The great German-Swiss psychiatrist and philosopher Karl Jaspers (1883-1969) spoke of “axial ages,” those periods when the old gods have left the stage but the new gods have not yet appeared.
It’s a “liminal” period that Jaspers described as “an interregnum between two ages of great empire.” How insightful Rod Serling was in his ’60s television series “The Twilight Zone.” He said his stories reflected a “middle ground between light and shadow, between science and superstition.”
The late great Honduran philosophical essayist and fabulist, Augusto Monterroso (has a wonderful fable called “El Chamaleón que finalmente no sabía de qué color ponerse” (The chameleon who finally didn’t know what color to become”).
The story says that the fox taught all the people of the forest that they could counteract the chameleon’s changing definitions of reality by carrying a purse of different-colored glass lenses on their persons.
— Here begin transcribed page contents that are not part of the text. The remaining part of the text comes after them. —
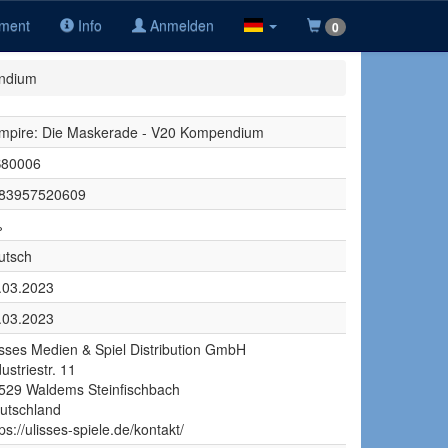
iment
Info
Anmelden
0
endium
mpire: Die Maskerade - V20 Kompendium
80006
83957520609
%
utsch
.03.2023
.03.2023
isses Medien & Spiel Distribution GmbH
ustriestr. 11
529 Waldems Steinfischbach
utschland
ps://ulisses-spiele.de/kontakt/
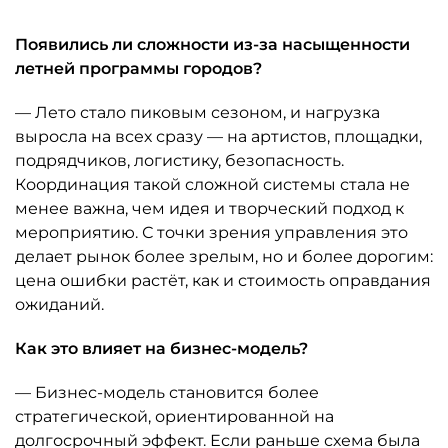
Появились ли сложности из-за насыщенности
летней программы городов?
— Лето стало пиковым сезоном, и нагрузка
выросла на всех сразу — на артистов, площадки,
подрядчиков, логистику, безопасность.
Координация такой сложной системы стала не
менее важна, чем идея и творческий подход к
мероприятию. С точки зрения управления это
делает рынок более зрелым, но и более дорогим:
цена ошибки растёт, как и стоимость оправдания
ожиданий.
Как это влияет на бизнес-модель?
— Бизнес-модель становится более
стратегической, ориентированной на
долгосрочный эффект. Если раньше схема была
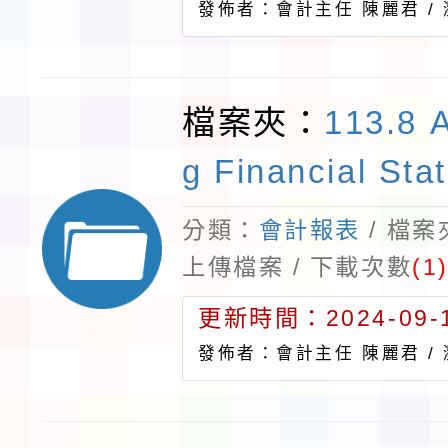
發佈者：會計主任 陳麗君 /
檔案夾：
113.8 
g Financial Sta
分類：
會計報表
/ 檔
上傳檔案 / 下載次數
(1
更新時間：2024-09-1
發佈者：會計主任 陳麗君 /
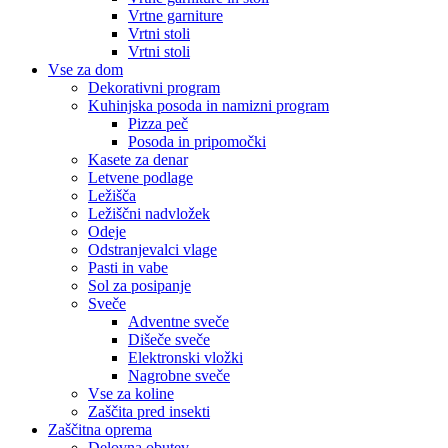
Vrtne garniture
Vrtni stoli
Vrtni stoli
Vse za dom
Dekorativni program
Kuhinjska posoda in namizni program
Pizza peč
Posoda in pripomočki
Kasete za denar
Letvene podlage
Ležišča
Ležiščni nadvložek
Odeje
Odstranjevalci vlage
Pasti in vabe
Sol za posipanje
Sveče
Adventne sveče
Dišeče sveče
Elektronski vložki
Nagrobne sveče
Vse za koline
Zaščita pred insekti
Zaščitna oprema
Delovna obutev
When the chameleon faked a new color, they simply put the appropriate crystal before their eyes and saw his original purple or blue.
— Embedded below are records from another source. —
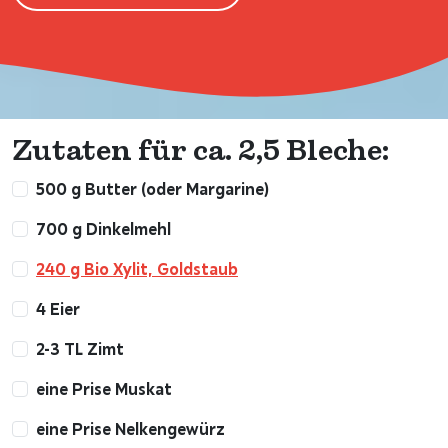
Zutaten für ca. 2,5 Bleche:
500 g Butter (oder Margarine)
700 g Dinkelmehl
240 g Bio Xylit, Goldstaub
4 Eier
2-3 TL Zimt
eine Prise Muskat
eine Prise Nelkengewürz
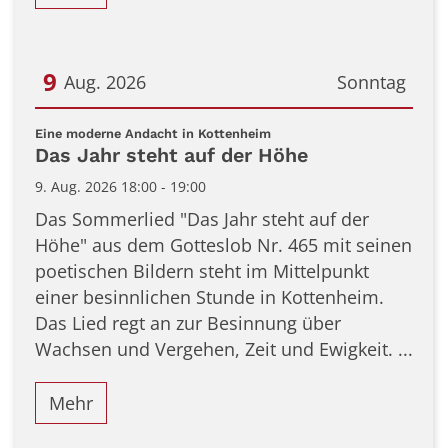
9
Aug. 2026
Sonntag
Datum: 9. August 2026
:
Eine moderne Andacht in Kottenheim
Das Jahr steht auf der Höhe
9. Aug. 2026 18:00 - 19:00
Das Sommerlied "Das Jahr steht auf der
Höhe" aus dem Gotteslob Nr. 465 mit seinen
poetischen Bildern steht im Mittelpunkt
einer besinnlichen Stunde in Kottenheim.
Das Lied regt an zur Besinnung über
Wachsen und Vergehen, Zeit und Ewigkeit. ...
Mehr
The system became daunting, Monterroso says, when the chameleon projected more complex realities of gray or blue green. Now everybody had to use three, four, and even five crystals to see things straight. But when the chameleon realized that everybody had caught onto his system, he decided to adopt it himself.
“Then it became a situation,” Monterroso says, “of seeing everybody on the street taking out and switching crystals when somebody changed colors according to the political climate or to the prevailing political opinions of that day of the week, or even of the hour of day and night.”
In other areas of our lives, political ideology long ago challenged the laws of Physics and Thought but Physics just moseys on with the truth as the Atlantic Ocean oozes up onto the streets of Miami Beach, creating an American Venice in people’s living rooms.